Every once in a while the lucky investor will run into a condition called a choice market. This is a market in which a specific financial instrument will experience no spread between the “ask” and the bid. In other words, the instrument in question can be purchased for the same price at which it can be sold.

The market in which this situation is most common is foreign exchange. Some currency pairs are traded with a spread of only a fraction of a percent between their values. Profit is made on bulk purchases in this case. These spreads are described in basis points.

A basis point is equal to 0.01%. It is used to indicate a change in interest rates, the yield of a fixed-income and security equity indexes. To put this in more concrete terms imagine an investment where the anticipated yield grows from 4% to 4.5%. The yield has therefore increased by 50 basis points.

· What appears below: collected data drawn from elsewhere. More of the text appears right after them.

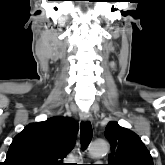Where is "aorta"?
Wrapping results in <instances>:
<instances>
[{"label":"aorta","mask_w":165,"mask_h":165,"mask_svg":"<svg viewBox=\"0 0 165 165\" xmlns=\"http://www.w3.org/2000/svg\"><path fill=\"white\" fill-rule=\"evenodd\" d=\"M109 151V145L105 141H96L89 147V154L91 157L97 158L105 156Z\"/></svg>","instance_id":"1"}]
</instances>
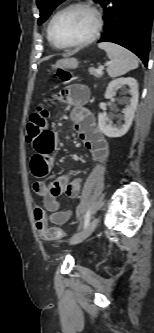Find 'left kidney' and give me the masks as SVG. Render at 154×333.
I'll list each match as a JSON object with an SVG mask.
<instances>
[{"instance_id": "1", "label": "left kidney", "mask_w": 154, "mask_h": 333, "mask_svg": "<svg viewBox=\"0 0 154 333\" xmlns=\"http://www.w3.org/2000/svg\"><path fill=\"white\" fill-rule=\"evenodd\" d=\"M119 85L129 86L131 98L126 101L128 104L124 109V124L120 126L113 124L112 120L106 114H98L99 129L107 137H121L128 132L132 125L134 114L138 105V83L132 77L112 80L106 89L105 98H111L114 95V89Z\"/></svg>"}]
</instances>
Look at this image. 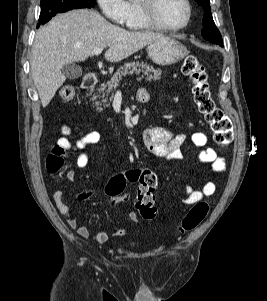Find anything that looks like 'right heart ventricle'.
<instances>
[{
	"label": "right heart ventricle",
	"mask_w": 267,
	"mask_h": 301,
	"mask_svg": "<svg viewBox=\"0 0 267 301\" xmlns=\"http://www.w3.org/2000/svg\"><path fill=\"white\" fill-rule=\"evenodd\" d=\"M126 26L131 30H153L141 16L137 0L129 2V19Z\"/></svg>",
	"instance_id": "1"
}]
</instances>
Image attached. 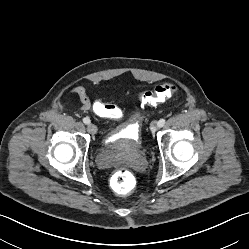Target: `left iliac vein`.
Returning a JSON list of instances; mask_svg holds the SVG:
<instances>
[{"label":"left iliac vein","mask_w":249,"mask_h":249,"mask_svg":"<svg viewBox=\"0 0 249 249\" xmlns=\"http://www.w3.org/2000/svg\"><path fill=\"white\" fill-rule=\"evenodd\" d=\"M157 129H158V123L156 121L151 122V124H150L151 132L154 133V132H156Z\"/></svg>","instance_id":"left-iliac-vein-1"}]
</instances>
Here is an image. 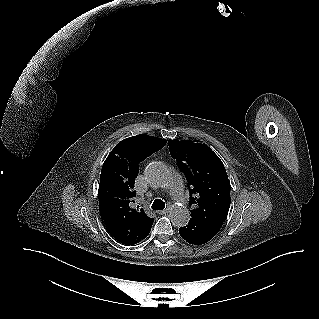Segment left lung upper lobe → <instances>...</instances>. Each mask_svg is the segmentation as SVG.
I'll return each mask as SVG.
<instances>
[{"mask_svg": "<svg viewBox=\"0 0 319 319\" xmlns=\"http://www.w3.org/2000/svg\"><path fill=\"white\" fill-rule=\"evenodd\" d=\"M171 156L185 174L192 218L224 222L230 207V182L220 158L205 144L170 140Z\"/></svg>", "mask_w": 319, "mask_h": 319, "instance_id": "1", "label": "left lung upper lobe"}]
</instances>
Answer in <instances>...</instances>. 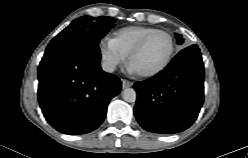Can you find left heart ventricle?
<instances>
[{
    "label": "left heart ventricle",
    "mask_w": 248,
    "mask_h": 158,
    "mask_svg": "<svg viewBox=\"0 0 248 158\" xmlns=\"http://www.w3.org/2000/svg\"><path fill=\"white\" fill-rule=\"evenodd\" d=\"M169 49V38L164 34H155L147 41L143 49L133 57L131 64L137 72L152 70L163 63Z\"/></svg>",
    "instance_id": "left-heart-ventricle-1"
}]
</instances>
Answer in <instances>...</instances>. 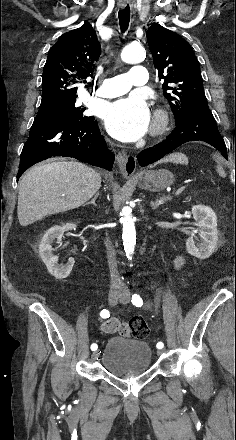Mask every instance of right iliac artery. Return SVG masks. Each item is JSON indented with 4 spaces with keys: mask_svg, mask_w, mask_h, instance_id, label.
Segmentation results:
<instances>
[{
    "mask_svg": "<svg viewBox=\"0 0 236 440\" xmlns=\"http://www.w3.org/2000/svg\"><path fill=\"white\" fill-rule=\"evenodd\" d=\"M100 316H101L102 318L105 319V318H108V317L110 316V313H109L108 310L103 309V310L100 312ZM97 348H98L97 344L93 343V344L91 345V350H92V351L97 350Z\"/></svg>",
    "mask_w": 236,
    "mask_h": 440,
    "instance_id": "1",
    "label": "right iliac artery"
}]
</instances>
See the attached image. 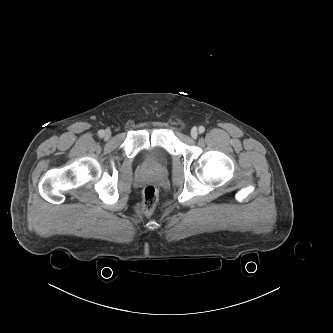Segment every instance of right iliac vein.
Wrapping results in <instances>:
<instances>
[{
    "instance_id": "right-iliac-vein-1",
    "label": "right iliac vein",
    "mask_w": 333,
    "mask_h": 333,
    "mask_svg": "<svg viewBox=\"0 0 333 333\" xmlns=\"http://www.w3.org/2000/svg\"><path fill=\"white\" fill-rule=\"evenodd\" d=\"M103 137L108 140L111 137V132L109 130L105 131Z\"/></svg>"
}]
</instances>
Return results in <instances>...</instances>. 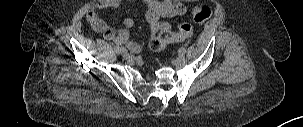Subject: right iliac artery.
Instances as JSON below:
<instances>
[{
	"label": "right iliac artery",
	"mask_w": 303,
	"mask_h": 127,
	"mask_svg": "<svg viewBox=\"0 0 303 127\" xmlns=\"http://www.w3.org/2000/svg\"><path fill=\"white\" fill-rule=\"evenodd\" d=\"M114 50H115V52L118 53V54H121V53H123V52L126 51L125 48L119 47V46H114Z\"/></svg>",
	"instance_id": "82829eb1"
}]
</instances>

In recent years Forex trading has gained in popularity. Currency trading offers a great deal more flexibility than more traditional stocks and bonds. It is the liquidity of the market that makes it so appealing. There are always currencies in which you can trade. Trading takes place around the clock and there is a great deal of leverage available to traders.

Of course those same conditions mean that the investor must be disciplined and sharp. The same leverage which allows an investor to borrow to complete a trade means that if a trade goes badly, they will end up owing a great deal of money.